Canada’s Immigration Minister Ahmed Hussen stated, “Canada was one of the few countries to respond to a request from the United Nations refugee agency in 2017. More than 150 people have been resettled and another 600 more are expected over the next two years through the regular refugee settlement program.”

In addition to Libya, Canada has plans to take action on resettling at least 100 refugees from Niger who were rescued from Libyan migrant detention centers, including those who are victims of human smuggling, as reported in CBC.

“It can take some time for the countries to do their selection because it was a voluntary act. So they want to screen. They go through their usual selection processes,” Michael Casasola, the head of resettlement for the UN High Commissioner for Refugees in Ottawa told the news outlet.

Libya is known to be a major stopping point for asylum-seekers from Africa who are looking to cross the Mediterranean Sea to reach Europe.

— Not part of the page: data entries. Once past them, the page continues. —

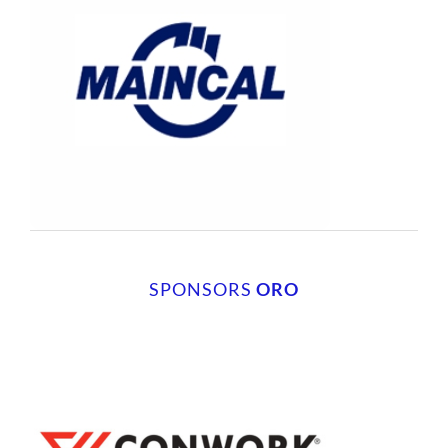
SPONSORS
ORO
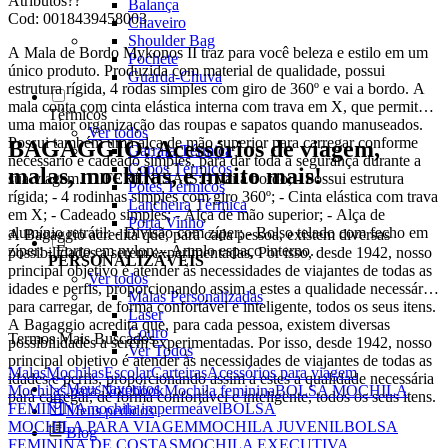
Atributos
??
Balança
Cod:
0018439458003
Chaveiro
Shoulder Bag
A Mala de Bordo Mykonos II traz para você beleza e estilo em um
Pochete
único produto. Produzida com material de qualidade, possui
Guarda-Chuva
estrutura rígida, 4 rodas simples com giro de 360º e vai a bordo. A
mala conta com cinta elástica interna com trava em X, que permite
Térmicos
uma maior organização das roupas e sapatos quando manuseados.
Ver todos
Possui também uma alça de mão superior para carregar conforme
BAGAGGIO: Acessórios de viagem,
Garrafa Térmica
necessário e cadeado simples, para dar toda a segurança durante a
Copos Térmicos
malas, mochilas, e muito mais!
sua viagem. DIFERENCIAIS: - Vai a bordo; - Possui estrutura
Potes Térmicos
rígida; - 4 rodinhas simples com giro 360º; - Cinta elástica com trava
Lancheira Térmica
em X; - Cadeado simples; - Alça de mão superior; - Alça de
Porta Vinho
alumínio retrátil; - Divisão com zíper; - Bolso telado com fecho em
A Bagaggio acredita que, para cada pessoa, existem diversas
zíper; - Forro em nylon; - Amplo espaço interno.
possibilidades a serem experimentadas. Por isso, desde 1942, nosso
PERSONALIZÁVEIS
principal objetivo é atender às necessidades de viajantes de todas as
Ver todos
idades e perfis, proporcionando assim a estes a qualidade necessária
Malas Personalizadas
para carregar, de forma confortável e inteligente, todos os seus itens.
Laser
A Bagaggio acredita que, para cada pessoa, existem diversas
Couro
Termos Mais Buscados
possibilidades a serem experimentadas. Por isso, desde 1942, nosso
Ver Todos
principal objetivo é atender às necessidades de viajantes de todas as
Malas
Mochilas
Escolar
Carteiras
Acessórios para viagem
idades e perfis, proporcionando assim a estes a qualidade necessária
Meus favoritos
Mochilas para Notebook
Mochila feminina
BOLSA MOCHILA
para carregar, de forma confortável e inteligente, todos os seus itens.
FEMININA
mochila impermeável
BOLSA
Meus pedidos
MOCHILA PARA VIAGEM
MOCHILA JUVENIL
BOLSA
Blog
FEMININA DE COSTAS
MOCHILA EXECUTIVA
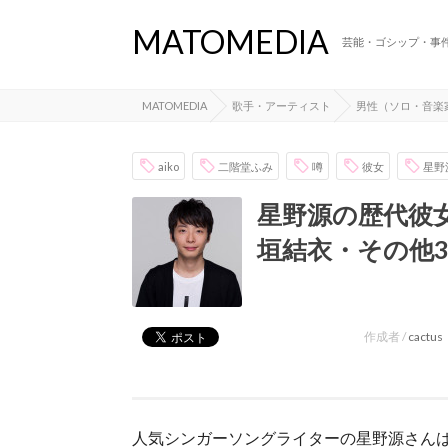
MATOMEDIA
芸能・ゴシップ・事
MATOMEDIA
歌手・アーティスト
男性（ソロ・音楽
aiko
二階堂ふみ
噂
彼女
星野
星野源の歴代彼女
垣結衣・その他
作成者 /
cactus
人気シンガーソングライターの星野源さん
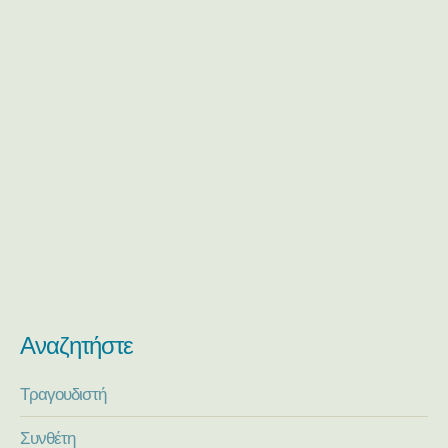
Αναζητήστε
Τραγουδιστή
Συνθέτη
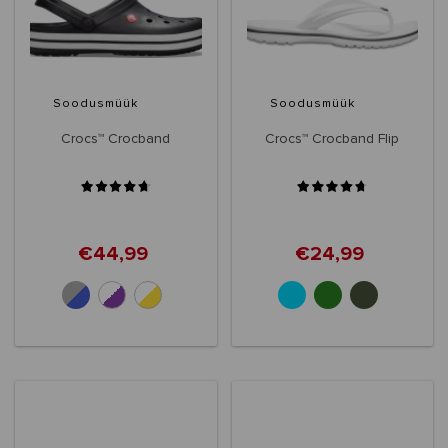
Soodusmüük
Soodusmüük
Crocs™ Crocband
Crocs™ Crocband Flip
€44,99
€24,99
+10
+6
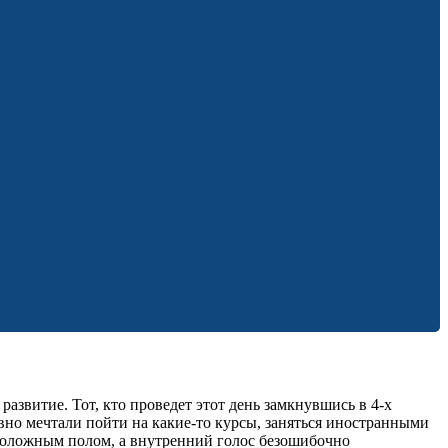
азвитие. Тот, кто проведет этот день замкнувшись в 4-х
авно мечтали пойти на какие-то курсы, заняться иностранными
оположным полом, а внутренний голос безошибочно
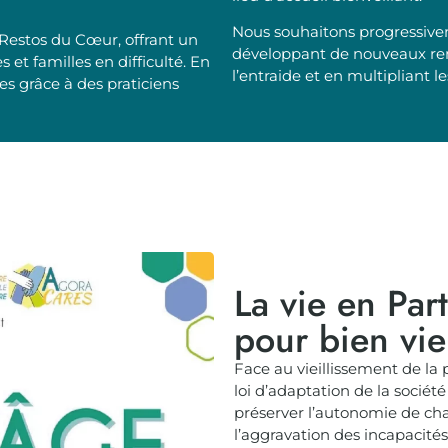
Nous souhaitons progressive
Restos du Cœur, offrant un
développant de nouveaux rend
 et familles en difficulté. En
l’entraide et en multipliant 
es grâce à des praticiens
La vie en Par
pour bien viei
Face au vieillissement de la 
loi d’adaptation de la société 
préserver l’autonomie de chac
l’aggravation des incapacités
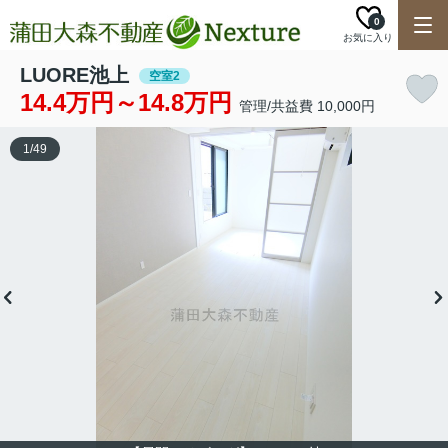
0
お気に入り
LUORE池上
空室2
14.4万円～14.8万円
管理/共益費 10,000円
1
/
49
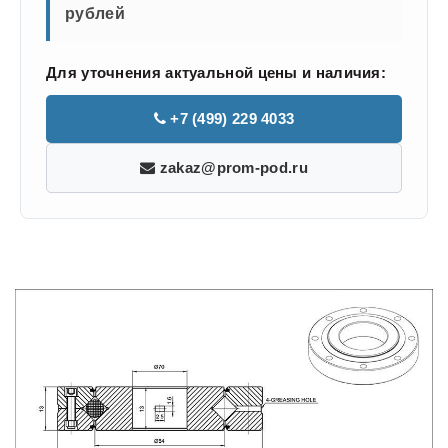
рублей
Для уточнения актуальной цены и наличия:
+7 (499) 229 4033
zakaz@prom-pod.ru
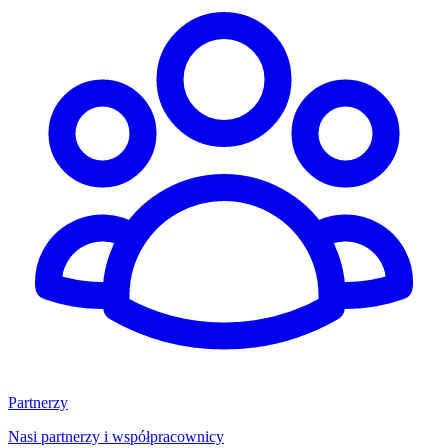
Partnerzy
Nasi partnerzy i współpracownicy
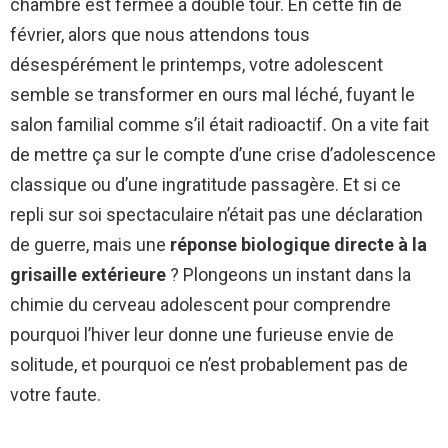
chambre est fermée à double tour. En cette fin de
février, alors que nous attendons tous
désespérément le printemps, votre adolescent
semble se transformer en ours mal léché, fuyant le
salon familial comme s’il était radioactif. On a vite fait
de mettre ça sur le compte d’une crise d’adolescence
classique ou d’une ingratitude passagère. Et si ce
repli sur soi spectaculaire n’était pas une déclaration
de guerre, mais une
réponse biologique directe à la
grisaille extérieure
? Plongeons un instant dans la
chimie du cerveau adolescent pour comprendre
pourquoi l’hiver leur donne une furieuse envie de
solitude, et pourquoi ce n’est probablement pas de
votre faute.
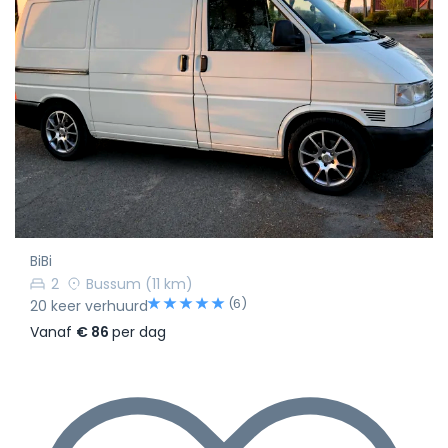
BiBi
2
Bussum
(11 km)
(6)
20 keer verhuurd
Vanaf
€ 86
per dag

When a video released by CNN appeared to show a young black man being sold for $400 during an auction, it prompted world leaders from France, Germany, Chad, and Niger to implement a plan to evacuate the thousands of migrants stuck in Libyan detention camps.

“As Canada takes more refugees, including Libyan refugees, it is important to remind other countries of their own commitments under the 1951 Refugee Convention and the need to respect the principle of responsibility sharing, which is one of the new norms of the refugee compact which Canada and other countries have just signed,” said Fen Hampson, the executive director of the Canadian-led World Refugee Council.


----------



## Transformer (Feb 9, 2019)

But not the U.S.  I guess they don’t want to import any more Black slaves..... just the folks from south of the border for farm work.


----------



## nysister (Feb 11, 2019)

Transformer said:


> But not the U.S.  I guess they don’t want to import any more Black slaves..... just the folks from south of the border for farm work.



Pretty much :/ 

Might be better that they don't if they'd send them to the mid-west like they do the Somalis. That's a hard world for a Black person.


----------



## 1QTPie (Feb 11, 2019)

This is amazing.


----------



## Reinventing21 (Feb 11, 2019)

Posibble unpopular opinion/thoughts/reflection:  

Why are the United States, Canada and Europe the only desirble places to be? It is the 21st century.  There are so many people who are living in such deplorable circumstances who need to flee their homelands (Asia, Africa, Latin America),  It does not make sense that after all these years, people are still suffering the same fates. Many of these places have the resources. I am sick of this chokehold on the lives of so many people.


----------



## nysister (Feb 11, 2019)

A lot are and will be heading to China as well. The U.S. and Europe have rapedany of these places for their resources and your themselves as being the best places in the world to be. It makes sense that people woiwo want to go there, but I get what you're saying.



Reinventing21 said:


> Posibble unpopular opinion/thoughts/reflection:
> 
> Why are the United States, Canada and Europe the only desirble places to be? It is the 21st century.  There are so many people who are living in such deplorable circumstances who need to flee their homelands (Asia, Africa, Latin America),  It does not make sense that after all these years, people are still suffering the same fates. Many of these places have the resources. I am sick of this chokehold on the lives of so many people.


----------



## Reinventing21 (Feb 12, 2019)

^^^ Oh yes, I get why people want/ need to come. I would too. I am just wishing for a different kind of world where third world countries were no longer Third World, and people had better options.


----------



## LaFaraona (Feb 12, 2019)

Reinventing21 said:


> ^^^ Oh yes, I get why people want/ need to come. I would too. I am just wishing for a different kind of world where third world countries were no longer Third World, and people had better options.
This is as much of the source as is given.